IN HIS DREAMS IT WAS PAST MIDNIGHT, BUT STILL not dark, with a golden shine behind the round mountains in the distance. The night was soft and mild, and soon sparrows would wake and sing. On the ground, crocus flowers shone violet, petals beady with dew, cupping their orange stamen. There was a breath of wind, like the touch from a hand, then the warmth of the pre-dawn landscape enveloped him again.

The crocus pickers whispered to one another as they worked, smiling, laughing quietly. Their diaphanous robes fluttered in the air, indigo and purple hemmed with gold. They deposited their harvest on a carpet of woven silk in the middle of the field, for quick fingers to peel the thin petals and gain the stamens that shivered inside.

At the edges of the meadow the crocus pickers’ children were tended to by siblings or elderly relatives.

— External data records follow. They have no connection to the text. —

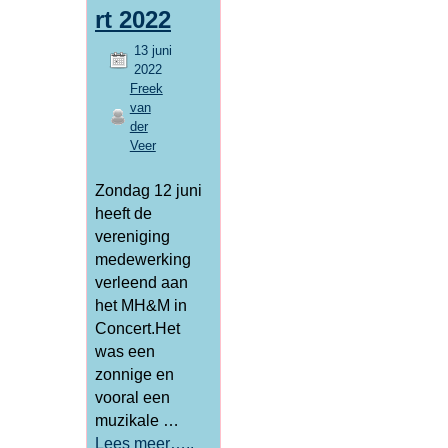
rt 2022
13 juni
2022
Freek
van
der
Veer
Zondag 12 juni
heeft de
vereniging
medewerking
verleend aan
het MH&M in
Concert.Het
was een
zonnige en
vooral een
muzikale …
Lees meer…..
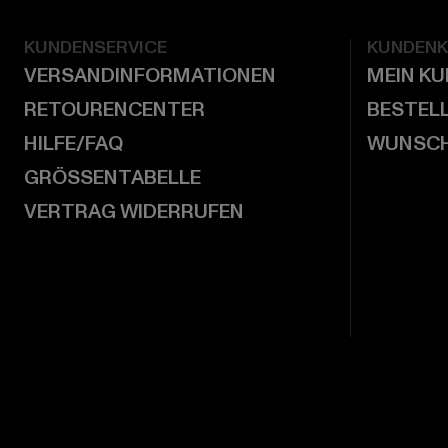
KUNDENSERVICE
KUNDEN
VERSANDINFORMATIONEN
MEIN K
RETOURENCENTER
BESTEL
HILFE/FAQ
WUNSCH
GRÖSSENTABELLE
VERTRAG WIDERRUFEN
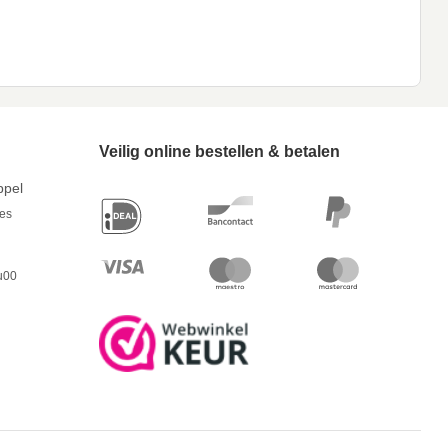
Veilig online bestellen & betalen
ppel
res
u00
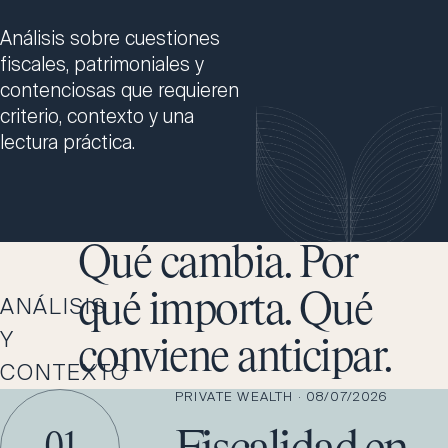
Análisis sobre cuestiones
fiscales, patrimoniales y
contenciosas que requieren
criterio, contexto y una
lectura práctica.
Qué cambia. Por
qué importa. Qué
ANÁLISIS
Y
conviene anticipar.
CONTEXTO
PRIVATE WEALTH
·
08/07/2026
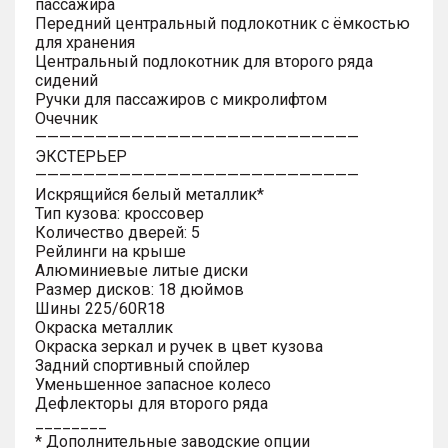
пассажира
Передний центральный подлокотник с ёмкостью
для хранения
Центральный подлокотник для второго ряда
сидений
Ручки для пассажиров с микролифтом
Очечник
———————————————————————————
ЭКСТЕРЬЕР
———————————————————————————
Искрящийся белый металлик*
Тип кузова: кроссовер
Количество дверей: 5
Рейлинги на крыше
Алюминиевые литые диски
Размер дисков: 18 дюймов
Шины 225/60R18
Окраска металлик
Окраска зеркал и ручек в цвет кузова
Задний спортивный спойлер
Уменьшенное запасное колесо
Дефлекторы для второго ряда
________
* Дополнительные заводские опции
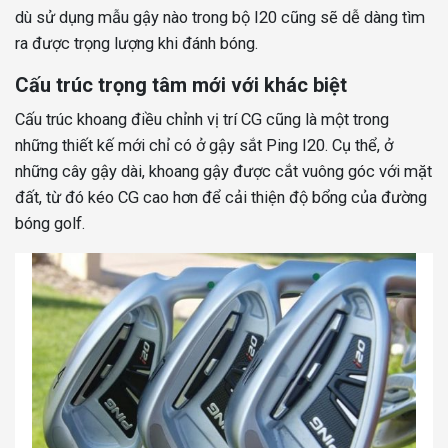
dù sử dụng mẫu gậy nào trong bộ I20 cũng sẽ dễ dàng tìm
ra được trọng lượng khi đánh bóng.
Cấu trúc trọng tâm mới với khác biệt
Cấu trúc khoang điều chỉnh vị trí CG cũng là một trong
những thiết kế mới chỉ có ở gậy sắt Ping I20. Cụ thể, ở
những cây gậy dài, khoang gậy được cắt vuông góc với mặt
đất, từ đó kéo CG cao hơn để cải thiện độ bổng của đường
bóng golf.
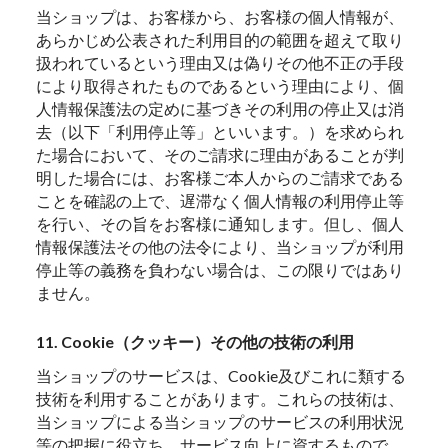
当ショップは、お客様から、お客様の個人情報が、
あらかじめ公表された利用目的の範囲を超えて取り
扱われているという理由又は偽りその他不正の手段
により取得されたものであるという理由により、個
人情報保護法の定めに基づきその利用の停止又は消
去（以下「利用停止等」といいます。）を求められ
た場合において、そのご請求に理由があることが判
明した場合には、お客様ご本人からのご請求である
ことを確認の上で、遅滞なく個人情報の利用停止等
を行い、その旨をお客様に通知します。但し、個人
情報保護法その他の法令により、当ショップが利用
停止等の義務を負わない場合は、この限りではあり
ません。
11. Cookie（クッキー）その他の技術の利用
当ショップのサービスは、Cookie及びこれに類する
技術を利用することがあります。これらの技術は、
当ショップによる当ショップのサービスの利用状況
等の把握に役立ち、サービス向上に資するもので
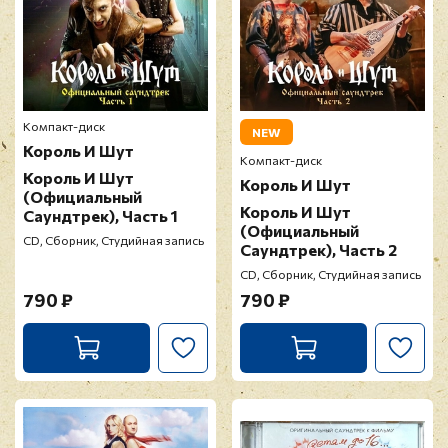
Компакт-диск
NEW
Король И Шут
Компакт-диск
Король И Шут
Король И Шут
(Официальный
Король И Шут
Саундтрек), Часть 1
(Официальный
CD, Сборник, Студийная запись
Саундтрек), Часть 2
CD, Сборник, Студийная запись
790 ₽
790 ₽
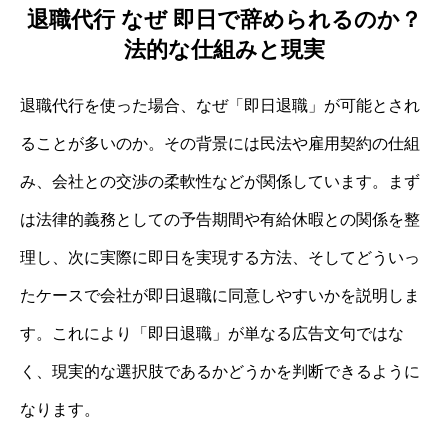
退職代行 なぜ 即日で辞められるのか？
法的な仕組みと現実
退職代行を使った場合、なぜ「即日退職」が可能とされ
ることが多いのか。その背景には民法や雇用契約の仕組
み、会社との交渉の柔軟性などが関係しています。まず
は法律的義務としての予告期間や有給休暇との関係を整
理し、次に実際に即日を実現する方法、そしてどういっ
たケースで会社が即日退職に同意しやすいかを説明しま
す。これにより「即日退職」が単なる広告文句ではな
く、現実的な選択肢であるかどうかを判断できるように
なります。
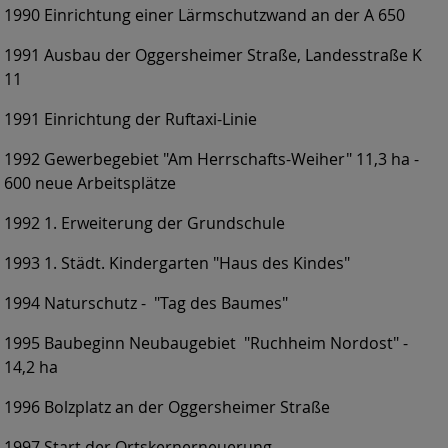
1990 Einrichtung einer Lärmschutzwand an der A 650
1991 Ausbau der Oggersheimer Straße, Landesstraße K
11
1991 Einrichtung der Ruftaxi-Linie
1992 Gewerbegebiet "Am Herrschafts-Weiher" 11,3 ha -
600 neue Arbeitsplätze
1992 1. Erweiterung der Grundschule
1993 1. Städt. Kindergarten "Haus des Kindes"
1994 Naturschutz - "Tag des Baumes"
1995 Baubeginn Neubaugebiet "Ruchheim Nordost" -
14,2 ha
1996 Bolzplatz an der Oggersheimer Straße
1997 Start der Ortskernerneuerung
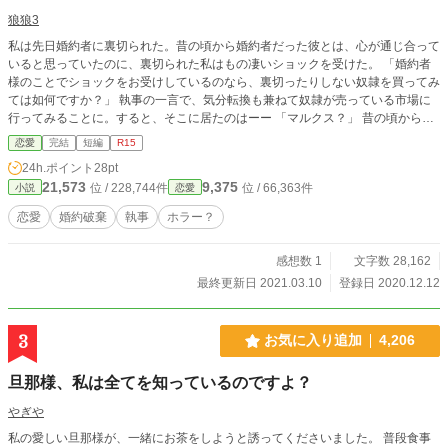
狼狼3
私は先日婚約者に裏切られた。昔の頃から婚約者だった彼とは、心が通じ合って
いると思っていたのに、裏切られた私はもの凄いショックを受けた。 「婚約者
様のことでショックをお受けしているのなら、裏切ったりしない奴隷を買ってみ
ては如何ですか？」 執事の一言で、気分転換も兼ねて奴隷が売っている市場に
行ってみることに。すると、そこに居たのはーー 「マルクス？」 昔の頃からよ
く一緒に居た、元婚約者でした。
恋愛
完結
短編
R15
24h.ポイント
28pt
21,573
9,375
位 / 228,744件
位 / 66,363件
小説
恋愛
恋愛
婚約破棄
執事
ホラー？
感想数 1
文字数 28,162
最終更新日 2021.03.10
登録日 2020.12.12
3
お気に入り追加
4,206
旦那様、私は全てを知っているのですよ？
やぎや
私の愛しい旦那様が、一緒にお茶をしようと誘ってくださいました。 普段食事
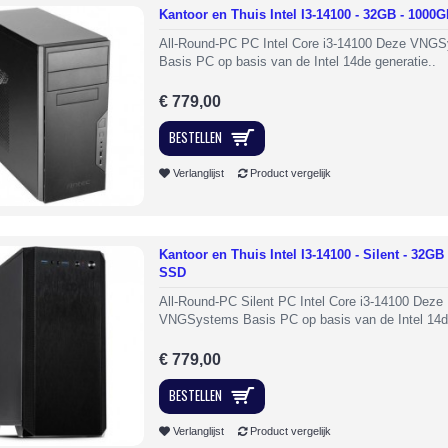
Kantoor en Thuis Intel I3-14100 - 32GB - 1000
All-Round-PC PC Intel Core i3-14100 Deze VNG
Basis PC op basis van de Intel 14de generatie..
€ 779,00
BESTELLEN
Verlanglijst
Product vergelijk
Kantoor en Thuis Intel I3-14100 - Silent - 32GB
SSD
All-Round-PC Silent PC Intel Core i3-14100 Deze
VNGSystems Basis PC op basis van de Intel 14d
€ 779,00
BESTELLEN
Verlanglijst
Product vergelijk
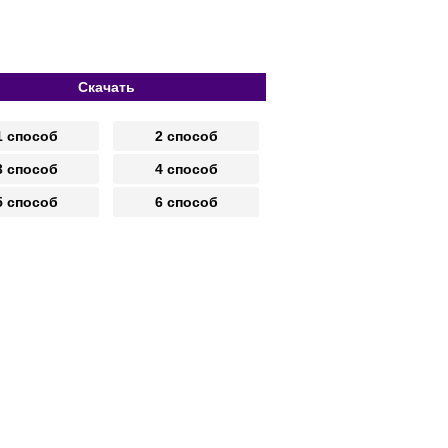
Скачать
1 способ
2 способ
3 способ
4 способ
5 способ
6 способ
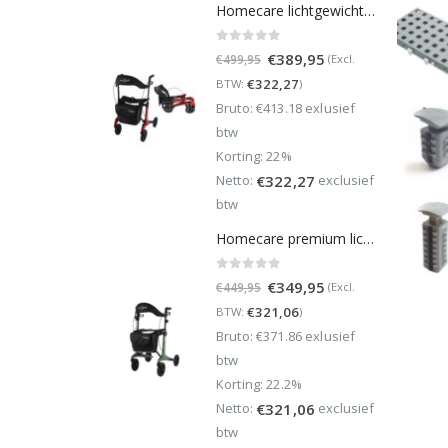
Homecare lichtgewicht Rollator van 5,8 kg – Carbon rollator tot 150 kg draaggewicht – Dubbel opvouwbaar en inclusief reistas - Rood
0
out of 5
Oorspronkelijke
Huidige
€
389,95
(Excl.
€
499,95
prijs
prijs
€
322,27
BTW:
)
was:
is:
Bruto: €413.18 exlusief
€499,95.
€389,95.
btw
Korting: 22%
Netto:
exclusief
€
322,27
btw
Homecare premium lichtgewicht 5,4 kg - carbon rollator - 150 kg draaggewicht - Opvouwbaar - Groen - incl stokhouder
0
out of 5
Oorspronkelijke
Huidige
€
349,95
(Excl.
€
449,95
prijs
prijs
€
321,06
BTW:
)
was:
is:
Bruto: €371.86 exlusief
€449,95.
€349,95.
btw
Korting: 22.2%
Netto:
exclusief
€
321,06
btw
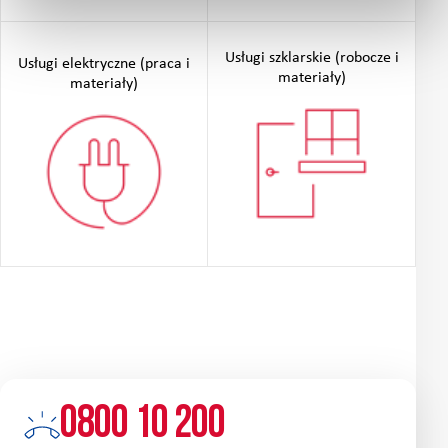
Usługi szklarskie (robocze i
Usługi elektryczne (praca i
materiały)
materiały)
0800 10 200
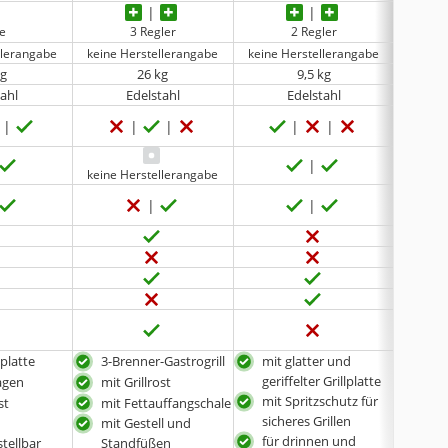
ne
3 Regler
2 Regler
bi
llerangabe
keine Herstellerangabe
keine Herstellerangabe
kg
26 kg
9,5 kg
tahl
Edelstahl
Edelstahl
keine Herstellerangabe
lplatte
3-Brenner-Gastrogrill
mit glatter und
mit 
geriffelter Grillplatte
wagen
mit Grillrost
mit 
mit Spritzschutz für
sich
st
mit Fettauffangschale
sicheres Grillen
sehr
mit Gestell und
für drinnen und
auc
tellbar
Standfüßen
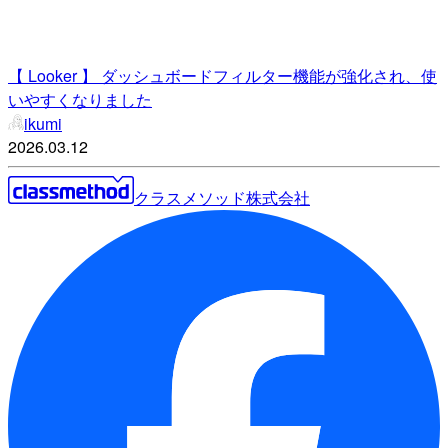
【 Looker 】 ダッシュボードフィルター機能が強化され、使
いやすくなりました
ikumi
2026.03.12
クラスメソッド株式会社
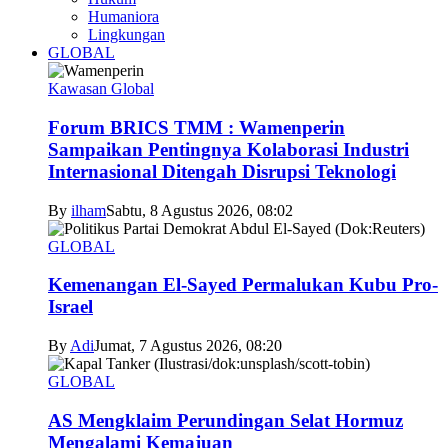
Humaniora
Lingkungan
GLOBAL
Kawasan Global
Forum BRICS TMM : Wamenperin
Sampaikan Pentingnya Kolaborasi Industri
Internasional Ditengah Disrupsi Teknologi
By
ilham
Sabtu, 8 Agustus 2026, 08:02
GLOBAL
Kemenangan El-Sayed Permalukan Kubu Pro-
Israel
By
Adi
Jumat, 7 Agustus 2026, 08:20
GLOBAL
AS Mengklaim Perundingan Selat Hormuz
Mengalami Kemajuan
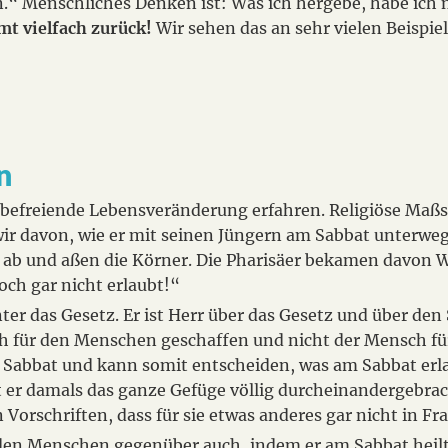
en.“ Menschliches Denken ist: Was ich hergebe, habe ich n
mt vielfach zurück!
Wir sehen das an sehr vielen Beispiele
n
befreiende Lebensveränderung erfahren. Religiöse Maßst
 wir davon, wie er mit seinen Jüngern am Sabbat unterwegs
en ab und aßen die Körner. Die Pharisäer bekamen davon 
och gar nicht erlaubt!“
nter das Gesetz. Er ist Herr über das Gesetz und über den
h für den Menschen geschaffen und nicht der Mensch für
Sabbat und kann somit entscheiden, was am Sabbat erla
 er damals das ganze Gefüge völlig durcheinandergebrac
 Vorschriften, dass für sie etwas anderes gar nicht in F
 den Menschen gegenüber auch, indem er am Sabbat heilt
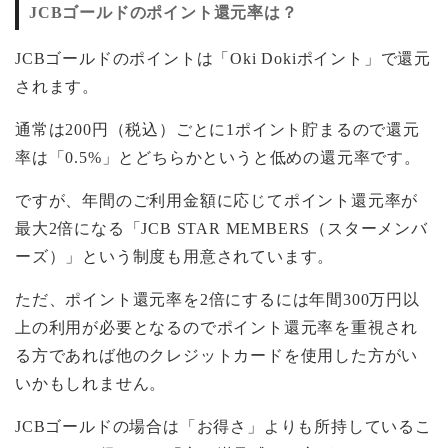
JCBゴールドのポイント還元率は？
JCBゴールドのポイントは「Oki Dokiポイント」で還元
されます。
通常は200円（税込）ごとに1ポイント貯まるので還元
率は「0.5%」とどちらかというと低めの還元率です。
ですが、年間のご利用金額に応じてポイント還元率が
最大2倍になる「JCB STAR MEMBERS（スターメンバ
ーズ）」という制度も用意されています。
ただ、ポイント還元率を2倍にするには年間300万円以
上の利用が必要となるのでポイント還元率を重視され
る方であれば他のクレジットカードを使用した方がい
いかもしれません。
JCBゴールドの場合は「お得さ」よりも所持しているこ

As he watched, the children grew old enough to participate in the work and joined their families on the flower field. A little while longer and those children had conceived children of their own, who also accompanied their parents to the meadow, and with time replaced them. In the stream that flowed past the meadow, the water gilt with predawn light, a heron lifted, spreading rings upon the surface.

He woke, thinking about Eloise and Mark and their reasons for initiating the project.